Thursday, March 21, 2013

Shame on You, CVS

Under the heading of “Things That Make You Go Hmmm …” is today’s news that CVS has notified employees that they will have to reveal their weight and body fat or be fined $600.

News reporters and legal experts were weighing in on (no pun intended) the issue earlier this morning, and the publicity for CVS is looking pretty bad.

I’m not surprised. With the Centers for Disease Control (2009-2010 data) reporting that nearly 70% of adult Americans are overweight or obese, folks were bound to get upset.

Naturally, CVS has defended its policy, stating that employee information will be collected by a third party and that the company is simply concerned about its’ employees’ health. However, I have to agree with my brilliant brother here who posted this on Linkedin—

“…But if that were the case then it should be used as an incentive, i.e., $600 off of your annual healthcare costs.”
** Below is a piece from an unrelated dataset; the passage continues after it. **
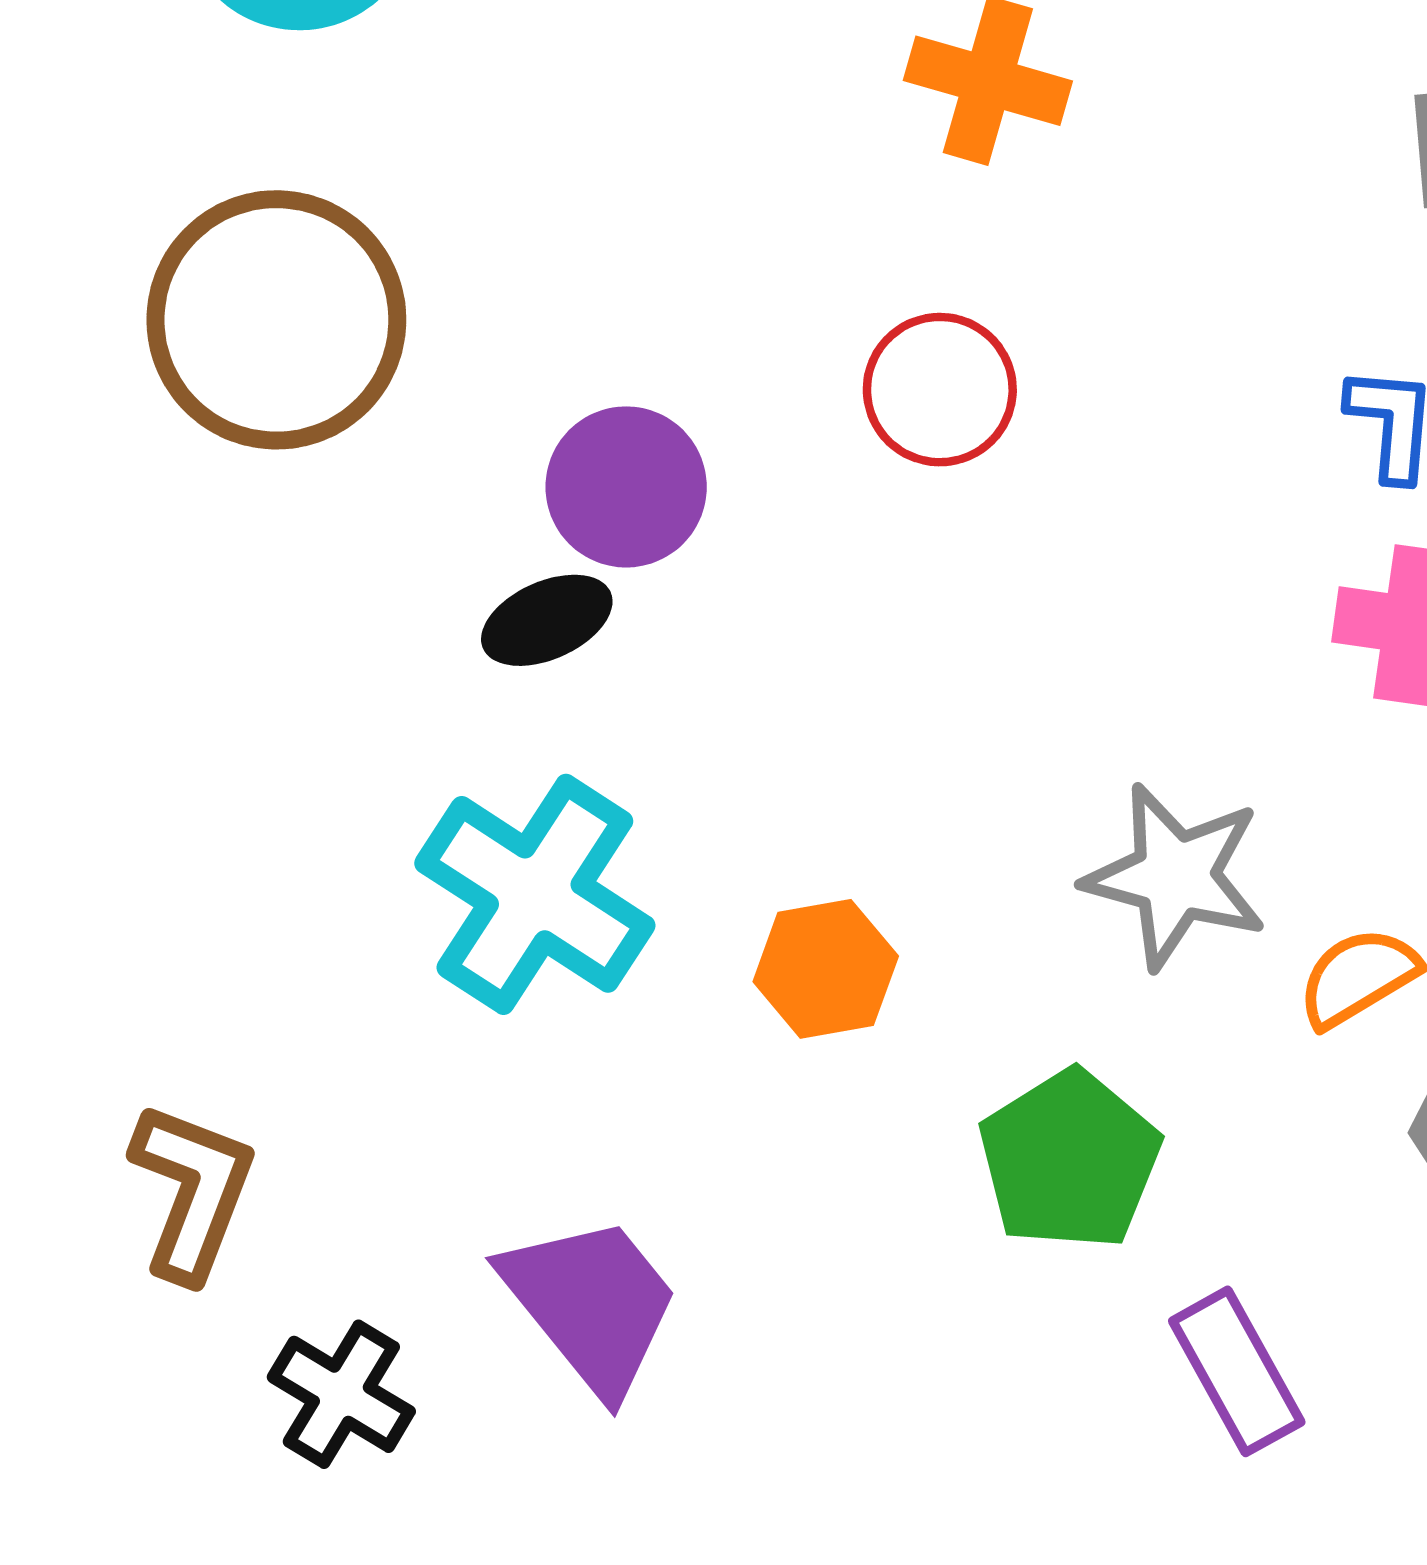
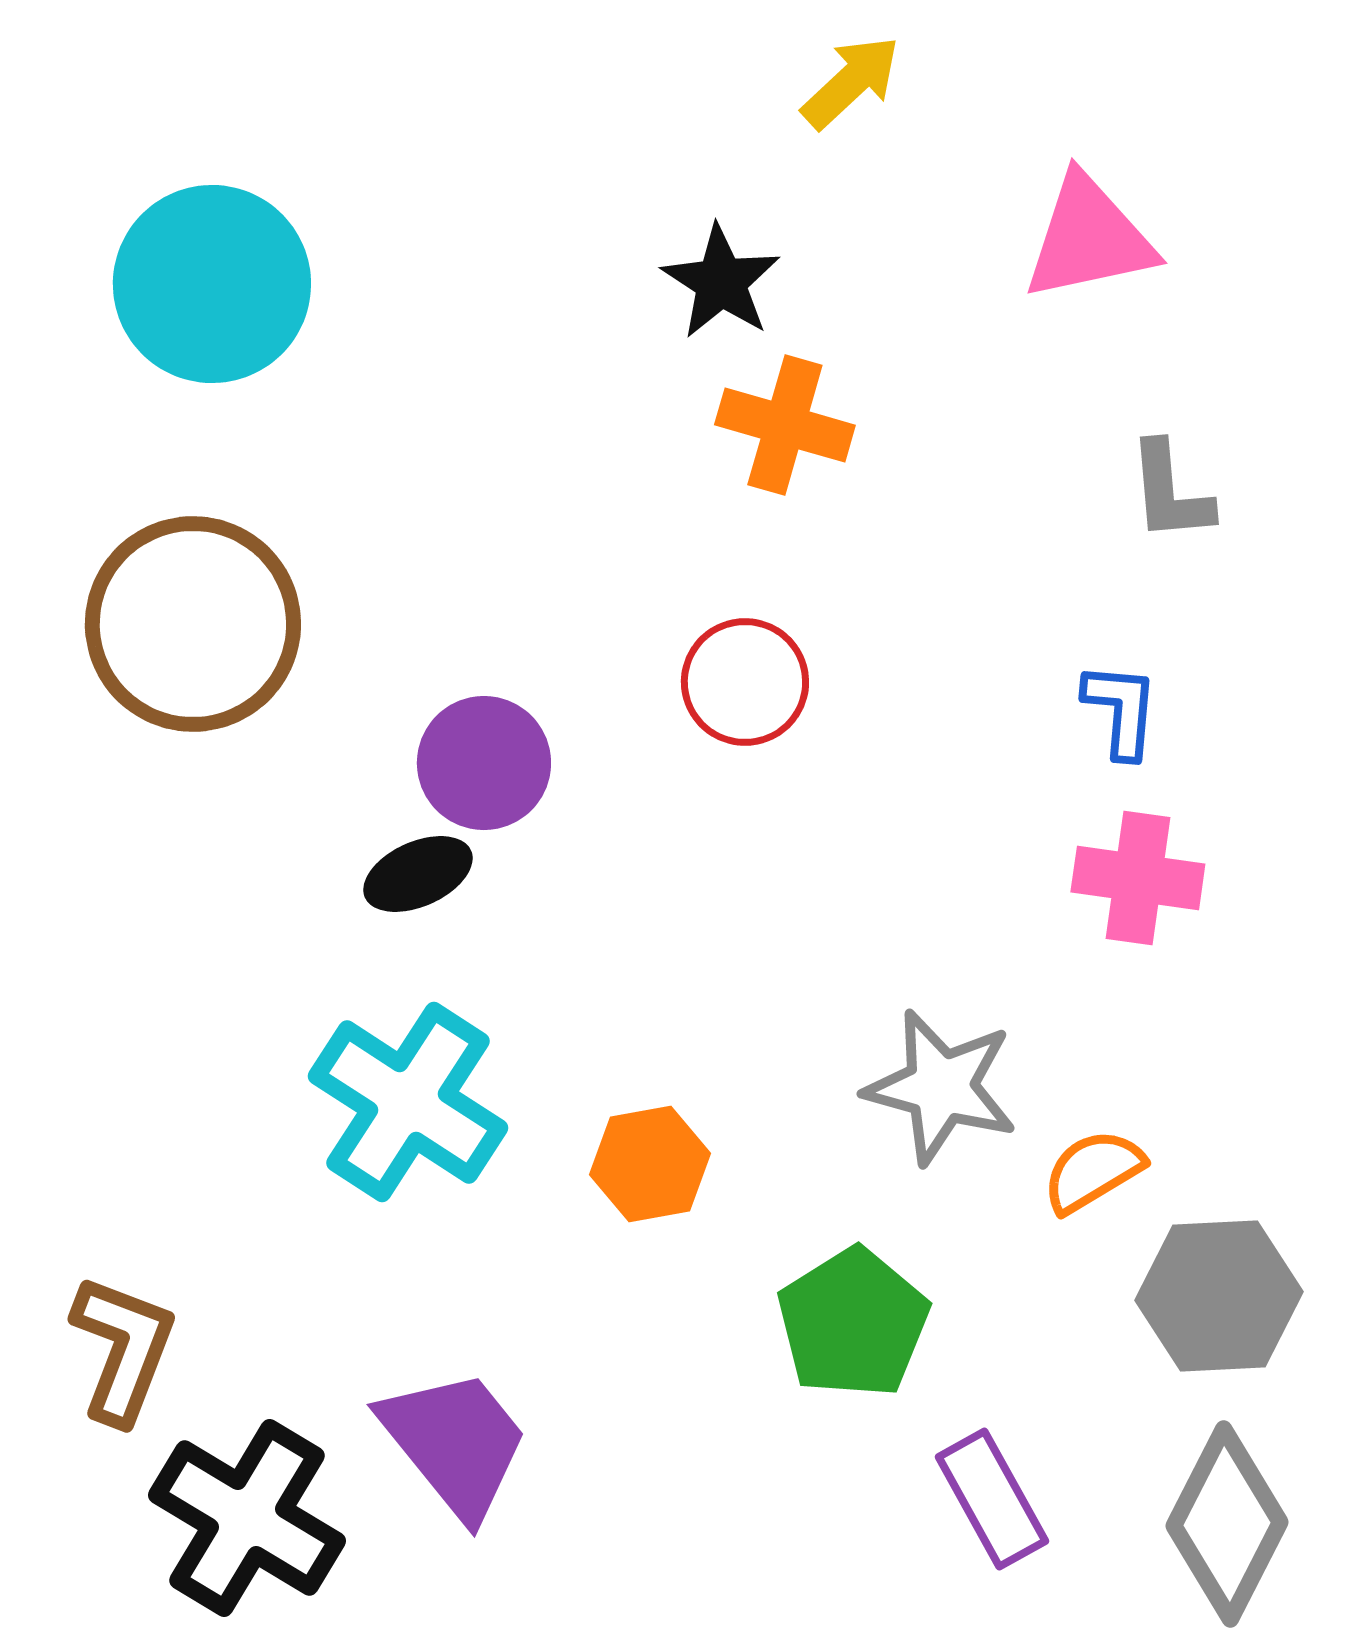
black cross: (341, 1394) -> (247, 1518), size x1.6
Yeah, she's got the right idea.
Riddle me this if you would.

If you have an employee who has performed for you, done well for you ... how in God’s name can you justify reducing this employee’s pay for refusing to give you his personal information? Especially in this economy? Way to motivate the troops, CVS. This is almost as bad as the mother with twenty-eight years of service who was fired without notice for selling Girl Scout cookies on the job.

I’m just going to say it. This policy sucks.

And I don’t give a rat’s you-know-what what CVS says, we know this is all about the Benjamins, baby. They’re freaking out over healthcare costs (both real and imagined) and looking for ways to manage them. Actively managing expenses is good. But this? Nah. I tend to agree with attorney Esther Panitch who says this is some "slippery slope" CVS is riding. During a Fox News segment this morning she asked, “What are they [CVS] going to do with the information?” Yes, what?

Listen. I’ve written about my battle with Aetna over my “build” (insurance lingo), and you know I’m overweight. But I’m not one of these “fat’s where it’s at” chicks, okay? That’s fine if you are, but I do know I need to lose weight. I’ve got eyes and a good memory (as in, I remember when I used to wear a size …well, never mind).

My point is, yes, everyone knows that being fat predisposes some people to serious health conditions. But there are plenty of skinny and normal-weight people walking around who aren’t that healthy either. Again, I have to agree with my brother in asking the question—is weight the primary driver of health? There are numerous studies (Google them up) to suggest otherwise.

So, I hope CVS re-thinks this one. Because you know what? Carrots are way more healthy for your diet than sticks.


  1. Thought provoking post Crystal. You know i"m a huge fan of workplace wellness, but I've steered clear of incentives (in the form of carrots or sticks.) I fear they will (1) alienate people I'm trying to engage, (2) not motivate people to make healthy changes. Yes, I drank the "Drive" Kool-Aid. I think about this all the time, but my opinion hasn't changes much since I wrote this --

    While you've been busy writing this post, I've been slogging away on one about budgeting for health insurance in 2014. We've been told to expect a 3.8% increase due to new taxes and fees and a 3-6% increase due to product plan design changes required by health care reform. That's before we even get to our normal rate increase. So, I am little sympathetic to employers freaking out right now. I just don't think the CVS route is the way to go.

  2. One of the comments I received on Twitter made me go back and look at this again. I haven't been keeping up with what is going on at Whole Foods lately, but it makes for an interesting comparison. If you look at it this way, does it change your perspective any?

  3. Hi Janet:

    I can get on board with what Whole Foods is doing. It offers employees a choice and a positive incentive, and both of these are important. We know that grown people do not like to be forced into good behavior and we also know that negative incentives don't work. If they did, no one would be fat, because being called "fatty," "chubbawubba," "lard butt," etc. would have caused him to diet and STAY THIN long ago.

    I believe in work wellness programs and created one at my last job. Our group races, walks, competitions, and contests were FUN (and I actually lost ten pounds one time). I'm also fine with financial incentives that are positive. But I have serious problems with CVS' tactics here. They're simply taking advantage of the power dynamic to strong-arm their employees. Not good.

  4. Wow!!! Just what are they thinking!?!?! Are they thinking? Lol. Thanks for sharing! Reposting this

  5. My pleasure, Elena. Thanks so much for the repost!